Ora succede che questo virus, partito magari da un villaggio sperduto della Cina dove la promiscuità tra uomini e animali è più consueta, sia arrivato fino a noi grazie alla globalizzazione: merci e persone che viaggiano da un capo all'altro del pianeta quasi in tempo reale (rispetto ai tempi delle antiche esplorazioni del pianeta). Lui non può saperlo, ma in questo mondo moderno ha fatto bingo. La gente si muove e si sposta in continuazione, tanto più nelle aree in cui gli scambi di persone e cose sono più frequenti. Ed è per questo che c'è una correlazione (e qui la laurea in sociologia mi viene in aiuto) tra Pil e diffusione del virus. Come ho già scritto, il virus è partito dalla Cina che aveva una previsione di crescita del Pil per il 2020 del 6%, arriva da noi e non colpisce la Basilicata (per fortuna per loro e solo per fare un esempio), ma colpisce proprio in primo luogo le tre regioni con tassi di crescita a livelli europei che trainano l'economia italiana: Lombardia, Veneto ed Emilia Romagna dove gli scambi di persone e cose sono più frequenti. Dati Istat aggiornati al 2018 ci dicono che il Pil del nord ha avuto una media di crescita del 1,5-1,6% contro lo 0,3% del sud. La correlazione, dunque, salta subito agli occhi. I casi di contagio del sud sono in gran parte dovuti al ritorno degli emigranti dal nord. A corroborare questa ipotesi c'è l'esempio della provincia di Ferrara, al momento per fortuna la meno colpita dal contagio, che ha il tasso di disoccupazione più alto in regione. E' una provincia marginale, dal punto di vista economico, rispetto alla via Emilia e confina con un'altra provincia marginale del Veneto quel è Rovigo. Entrambe le province, ognuna nelle rispettive regioni al top dei contagi, sono le meno colpite. Ci sono molti elementi, quindi, che fanno supporre che il dinamismo economico ha una stretta relazione con la diffusione del contagio.
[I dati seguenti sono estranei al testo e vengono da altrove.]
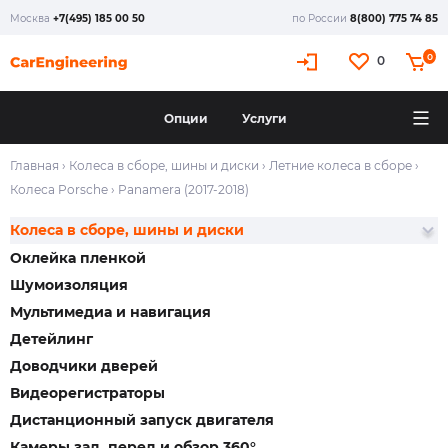
Москва
+7(495) 185 00 50
по России
8(800) 775 74 85
0
0
Опции
Услуги
Главная
›
Колеса в сборе, шины и диски
›
Летние колеса в сборе
›
Колеса Porsche
›
Panamera (2017-2018)
Колеса в сборе, шины и диски
Оклейка пленкой
Шумоизоляция
Мультимедиа и навигация
Детейлинг
Доводчики дверей
Видеорегистраторы
Дистанционный запуск двигателя
Камеры зад, перед и обзор 360°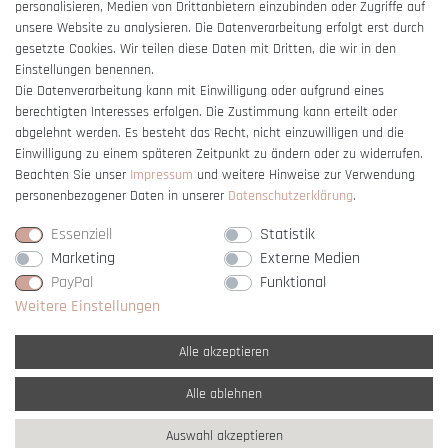
Barrierefreiheitserklärung
personalisieren, Medien von Drittanbietern einzubinden oder Zugriffe auf
unsere Website zu analysieren. Die Datenverarbeitung erfolgt erst durch
gesetzte Cookies. Wir teilen diese Daten mit Dritten, die wir in den
Einstellungen benennen.
Die Datenverarbeitung kann mit Einwilligung oder aufgrund eines
berechtigten Interesses erfolgen. Die Zustimmung kann erteilt oder
Vertrag widerrufen
abgelehnt werden. Es besteht das Recht, nicht einzuwilligen und die
Einwilligung zu einem späteren Zeitpunkt zu ändern oder zu widerrufen.
Beachten Sie unser
Impressum
und weitere Hinweise zur Verwendung
personenbezogener Daten in unserer
Daten­schutz­erklärung
.
Essenziell
Statistik
Marketing
Externe Medien
PayPal
Funktional
Weitere Einstellungen
Alle akzeptieren
Alle ablehnen
* Alle Preise verstehen sich inkl. gesetzl. MwSt. und
zzgl. Versandkosten
Auswahl akzeptieren
** Nur innerhalb Deutschlands
© copyright 2007-2026 Schmuck Krone / Alle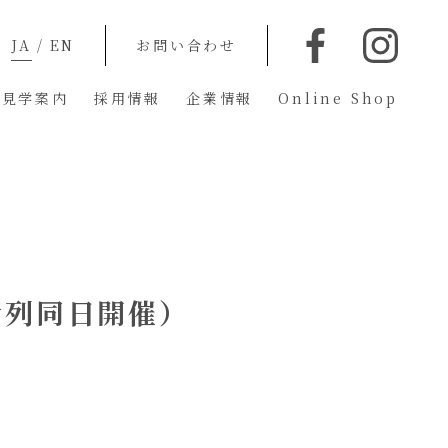
JA
/
EN
お問い合わせ
蔵見学案内
採用情報
企業情報
Online Shop
行列同日開催）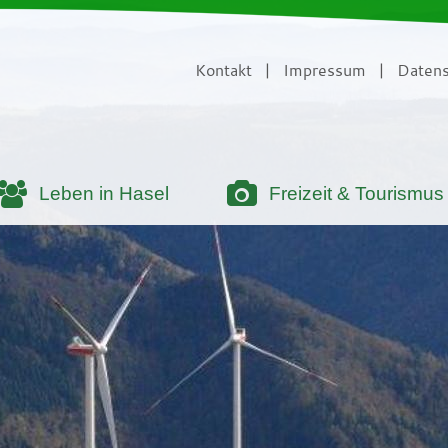
Kontakt
|
Impressum
|
Datens
Leben in Hasel
Freizeit & Tourismus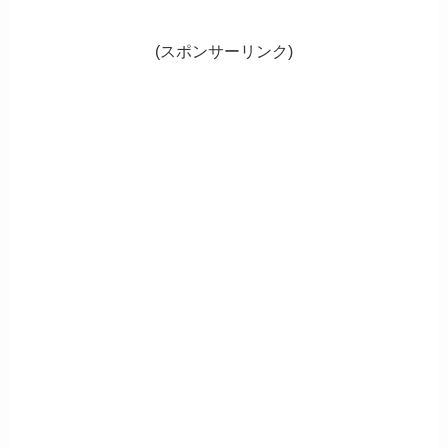
(スポンサーリンク)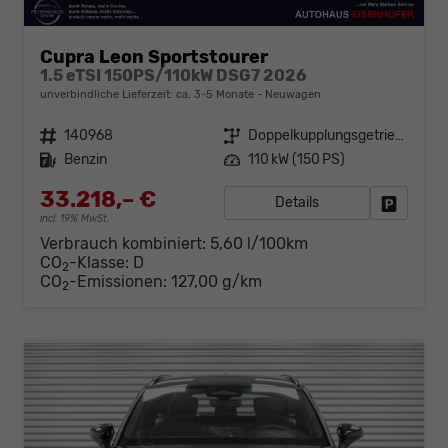
Cupra Leon Sportstourer
1.5 eTSI 150PS/110kW DSG7 2026
unverbindliche Lieferzeit: ca. 3-5 Monate
Neuwagen
Fahrzeugnr.
140968
Getriebe
Doppelkupplungsgetriebe (DSG)
Kraftstoff
Benzin
Leistung
110 kW (150 PS)
33.218,– €
Details
Fahrzeug
incl. 19% MwSt.
Verbrauch kombiniert:
5,60 l/100km
CO
-Klasse:
D
2
CO
-Emissionen:
127,00 g/km
2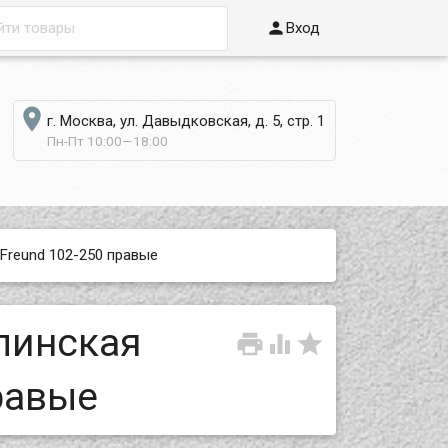

Вход

г. Москва, ул. Давыдковская, д. 5, стр. 1
Пн-Пт 10:00—18:00
Freund 102-250 правые
линская



равые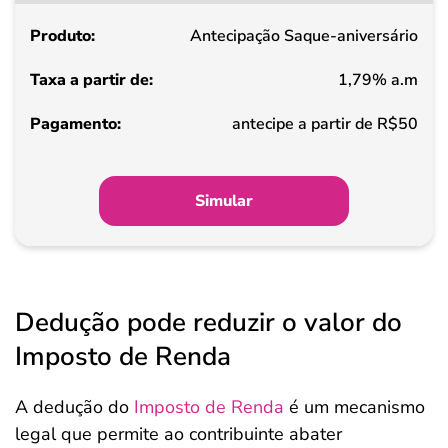
partir
Antecipação Saque-aniversário
de
1,79% a.m
Pagamento
antecipe a partir de R$50
Simular
Dedução pode reduzir o valor do
Imposto de Renda
A dedução do
Imposto de Renda
é um mecanismo
legal que permite ao contribuinte abater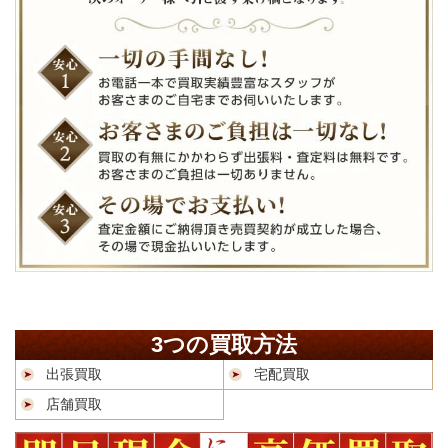
3つの買取方法
出張買取
宅配買取
店舗買取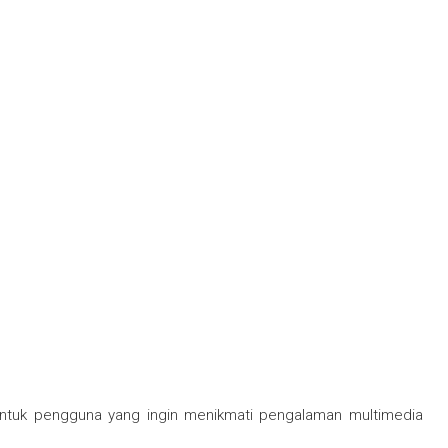
untuk pengguna yang ingin menikmati pengalaman multimedia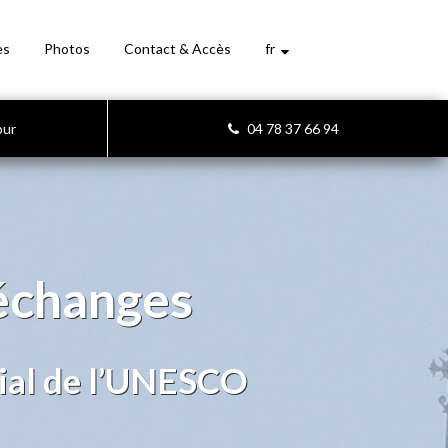
es
Photos
Contact & Accès
fr
our
04 78 37 66 94
’échanges
ial de l’UNESCO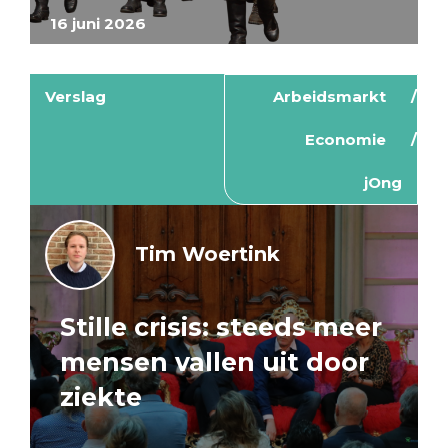
16 juni 2026
Verslag
Arbeidsmarkt
Economie
jOng
Tim Woertink
Stille crisis: steeds meer
mensen vallen uit door
ziekte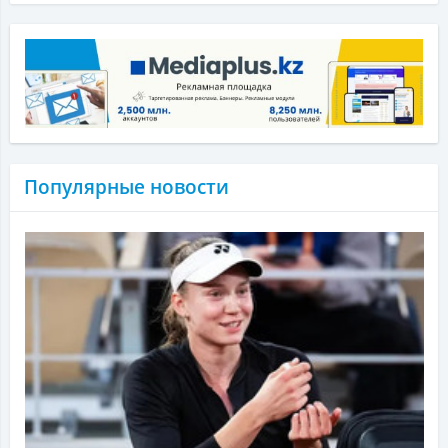
Популярные новости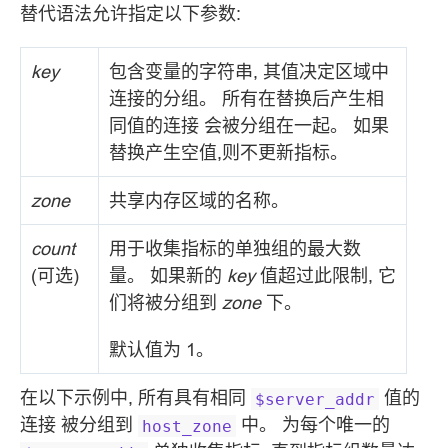
替代语法允许指定以下参数:
key
包含变量的字符串, 其值决定区域中
连接的分组。 所有在替换后产生相
同值的连接 会被分组在一起。 如果
替换产生空值,则不更新指标。
zone
共享内存区域的名称。
count
用于收集指标的单独组的最大数
(可选)
量。 如果新的
key
值超过此限制, 它
们将被分组到
zone
下。
默认值为 1。
在以下示例中, 所有具有相同
值的
$server_addr
连接 被分组到
中。 为每个唯一的
host_zone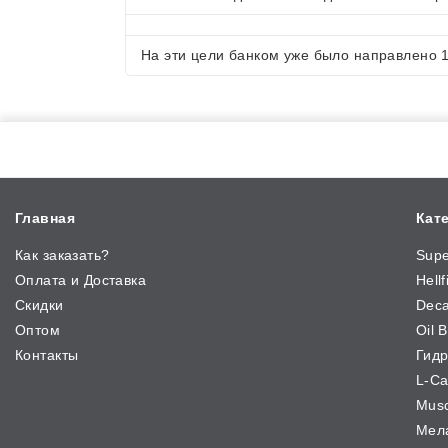
На эти цели банком уже было направлено 
Главная
Кат
Как заказать?
Sup
Оплата и Доставка
Hellf
Скидки
Deca
Оптом
Oil 
Контакты
Гидр
L-Ca
Musc
Мел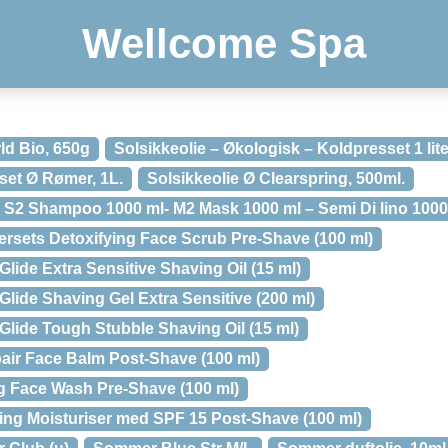
Wellcome Spa
ld Bio, 650g
Solsikkeolie – Økologisk – Koldpresset 1 lite
set Ø Rømer, 1L.
Solsikkeolie Ø Clearspring, 500ml.
– S2 Shampoo 1000 ml- M2 Mask 1000 ml – Semi Di lino 1000 
rsets Detoxifying Face Scrub Pre-Shave (100 ml)
ide Extra Sensitive Shaving Oil (15 ml)
ide Shaving Gel Extra Sensitive (200 ml)
ide Tough Stubble Shaving Oil (15 ml)
ir Face Balm Post-Shave (100 ml)
g Face Wash Pre-Shave (100 ml)
ng Moisturiser med SPF 15 Post-Shave (100 ml)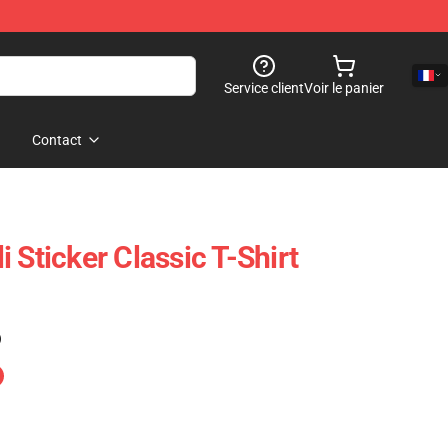
Service client
Voir le panier
Contact
 Sticker Classic T-Shirt
)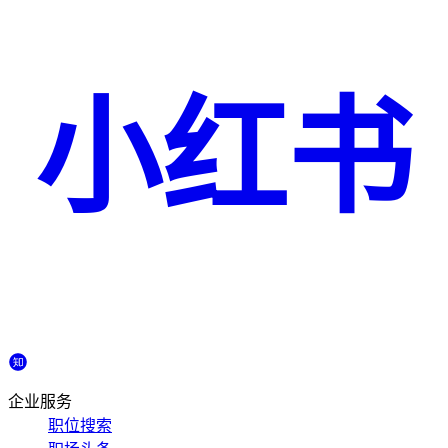
小红书
企业服务
职位搜索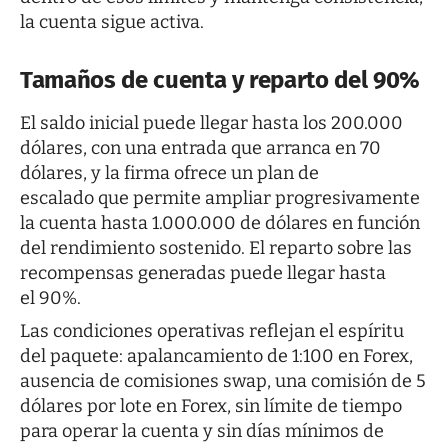
la cuenta sigue activa.
Tamaños de cuenta y reparto del 90%
El saldo inicial puede llegar hasta los 200.000
dólares, con una entrada que arranca en 70
dólares, y la firma ofrece un plan de
escalado que permite ampliar progresivamente
la cuenta hasta 1.000.000 de dólares en función
del rendimiento sostenido. El reparto sobre las
recompensas generadas puede llegar hasta
el 90%.
Las condiciones operativas reflejan el espíritu
del paquete: apalancamiento de 1:100 en Forex,
ausencia de comisiones swap, una comisión de 5
dólares por lote en Forex, sin límite de tiempo
para operar la cuenta y sin días mínimos de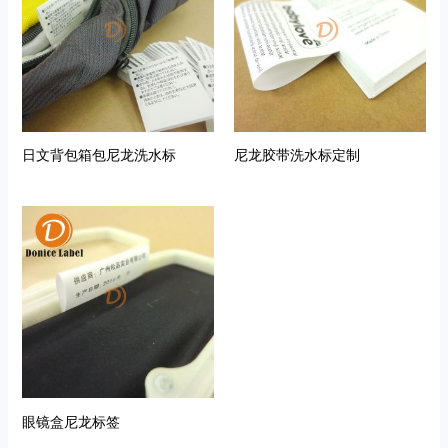
日文背包箱包尼龙洗水标
尼龙胶带洗水标定制
眼镜盒尼龙标签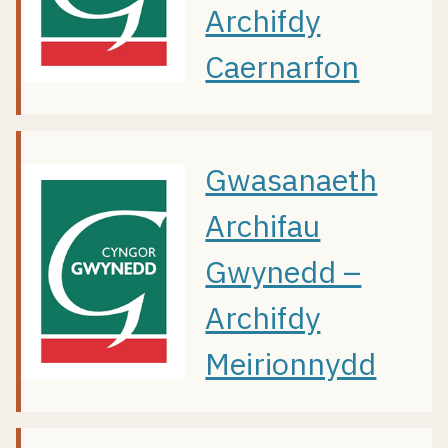
Archifdy
Caernarfon
Gwasanaeth
Archifau
Gwynedd –
Archifdy
Meirionnydd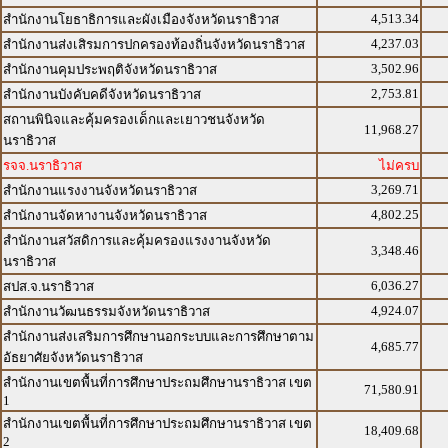
4,513.34
สำนักงานโยธาธิการและผังเมืองจังหวัดนราธิวาส
4,237.03
สำนักงานส่งเสิรมการปกครองท้องถิ่นจังหวัดนราธิวาส
3,502.96
สำนักงานคุมประพฤติจังหวัดนราธิวาส
2,753.81
สำนักงานบังคับคดีจังหวัดนราธิวาส
สถานพินิจและคุ้มครองเด็กและเยาวชนจังหวัด
11,968.27
นราธิวาส
รจจ.นราธิวาส
ไม่ครบ
3,269.71
สำนักงานแรงงานจังหวัดนราธิวาส
4,802.25
สำนักงานจัดหางานจังหวัดนราธิวาส
สำนักงานสวัสดิการและคุ้มครองแรงงานจังหวัด
3,348.46
นราธิวาส
6,036.27
สปส.จ.นราธิวาส
4,924.07
สำนักงานวัฒนธรรมจังหวัดนราธิวาส
สำนักงานส่งเสริมการศึกษานอกระบบและการศึกษาตาม
4,685.77
อัธยาศัยจังหวัดนราธิวาส
สำนักงานเขตพื้นที่การศึกษาประถมศึกษานราธิวาส เขต
71,580.91
1
สำนักงานเขตพื้นที่การศึกษาประถมศึกษานราธิวาส เขต
18,409.68
2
Qualcuno invoca la chiusura di tutte le attività produttive, o quasi tutte. Mi chiedo se ciò sia fattibile. Il Pil del nord è dovuto per la gran parte alla piccola e media impresa, realtà produttive che se chiudono oggi rischiano di non riaprire domani, mentre per le grandi imprese il gioco è più facile: delocalizzano. Già lo fanno in situazioni normali, figuriamoci in una situazione come questa! Mentre le piccole imprese rischiano di portare i libri in tribunale con conseguenze disastrose sull'occupazione. Ecco perché non potendo mettere in ginocchio l'economia si chiede a tutti il sacrificio di stare in casa il più possibile e di ridurre gli spostamenti alle situazioni necessarie (lavoro e per procurarsi cibo e/o farmaci) e urgenti. Il diritto a fare jogging, perché come detto sopra il virus ci usa per riprodursi, rischia di diventare una lunga quarantena occupazionale domani. Allora sì, avremo tutto il tempo di andare a corre al parco. Da disoccupati!